To start the seam, I wrapped the wire through the guide hole and around the edge a few times, and then pulled it tight with my pliers.
Then I just sewed down the length of the collar until about 1/4″ from the bottom. I used the awl to start all the holes. Trying to finess the wire through the mesh without a guide hole is a big waste of time.
Next, I took my scissors and cut the 4 slits in the collar (the end that is not sewn). Just like with the paper version.
With the 4 cuts made, I folded out the flanges and cut the holes in the two rectangular collar pieces. I stacked them together and shoved the awl through where I wanted the holes to be. Then I used scissors to cut the hole to about the right shape, and rounded them out by sticking my pliers in them and twisted them around.
Finally, I sandwiched the rectangular pieces around the flange.
Installing the diptube collar
I looked at the prototype to check the placement of the collar hole. I sized it up by pressing the collar against the body, and stuck the awl through the middle to spot the hole.
I cut/widen the hole as necessary, and kept the sharp edges pointing inside the body. Then I slid the collar into place.
Next, I trimmed the overlapping surface area from the collar’s rectangles.
Finally, I attached the collar by sewing through the wall of the body and the rectangular collar pieces. I double threaded mine, but you don’t have to.
After the brief bit of sewing, I trimmed and folded-under any rough edges from the backside of the collar. The collar is done!
Sewing (and sewing and sewing and sewing) the front
Now here is the tedious part… a couple hours sewing. I started sewing at the peak. Taking about a 3.5′ length of wire, I held two sides together with my fingers and poked the first hole with the awl. I wrap the wire through the hole a few times and pulled it tight with the pliers. Then I trimmed and tucked the excess wire inside the body of the blocker. Finally, I started sewing down one of the short sides of the blocker, using holes about 1/4′ apart.
After looping through each hole, I used the pliers to pull the wire tight. Once I hit the corner, I crimped it down hard with the pliers, and ran the wire around the last hole a few times before starting back up the seam. I criss-crossed the first stitch on the way back up.

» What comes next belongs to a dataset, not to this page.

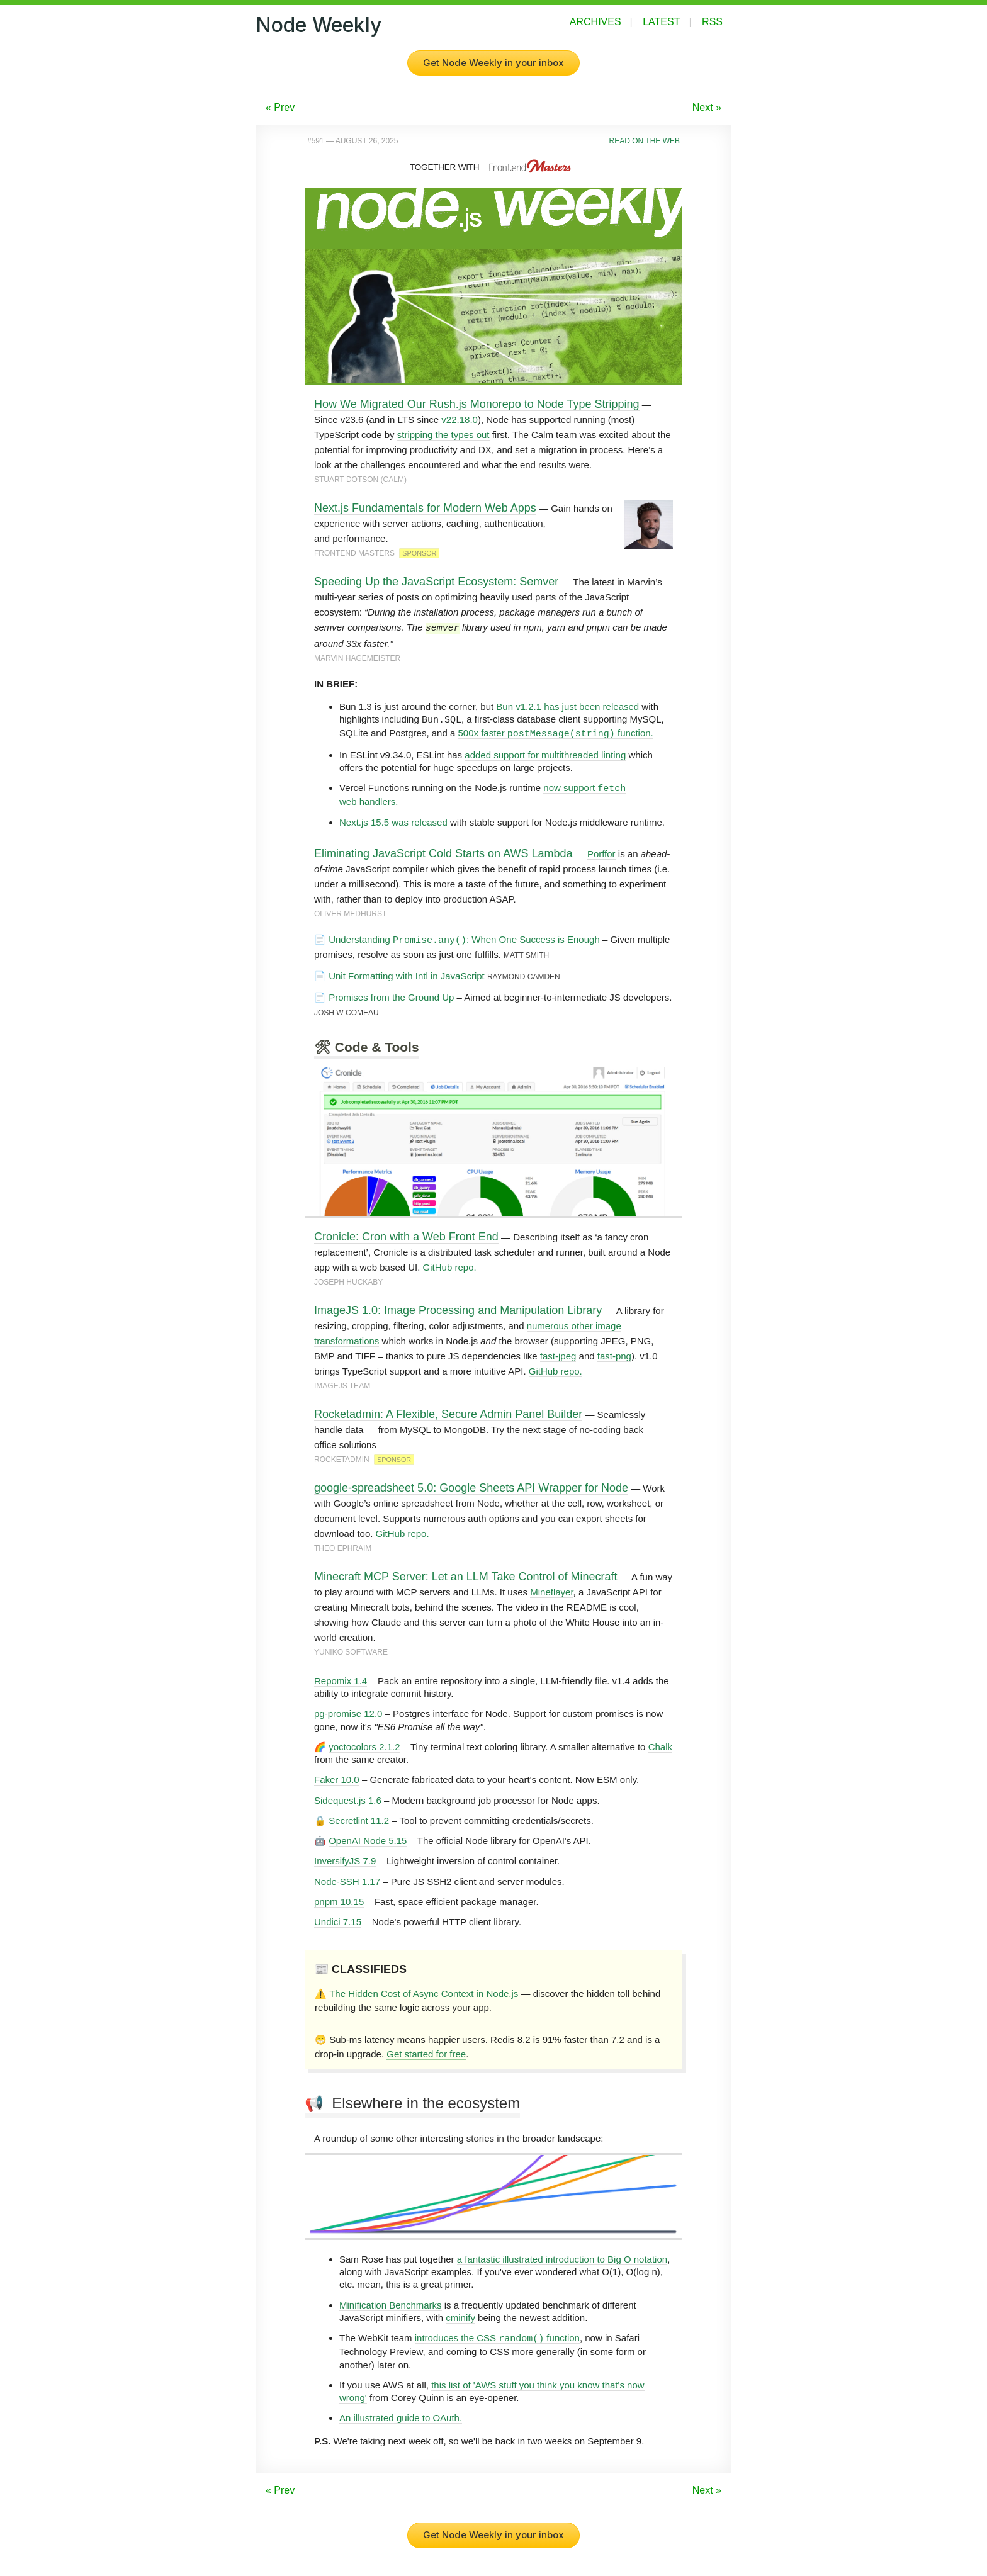 The height and width of the screenshot is (2576, 987). Describe the element at coordinates (406, 1235) in the screenshot. I see `Cronicle: Cron with a Web Front End` at that location.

I liked the criss-cross pattern as it let me get away with fewer holes because I could space them farther apart. Less holes means less time sewing. Once I got back to the peak, I proceeded to do the other short side with the same length of wire. Eventually, the front was done!
Sewing (and sewing and sewing and sewing) the spine
More of the same. I started at the stop, and sewed down the spine, criss-cross on the way back up. Once I got back to the peak, I threaded my wire through each of the three walls a couple of times and trimmed/tucked the remaining sprig of wire inside the blocker.
Adding a hose clamp
I added a hose clamp around the tube of the collar. This is a great addition for securing the diptube to the collar.
Whew, if you followed along at home, congrats, you made it. And you have an awesome hop blocker that you can be proud of!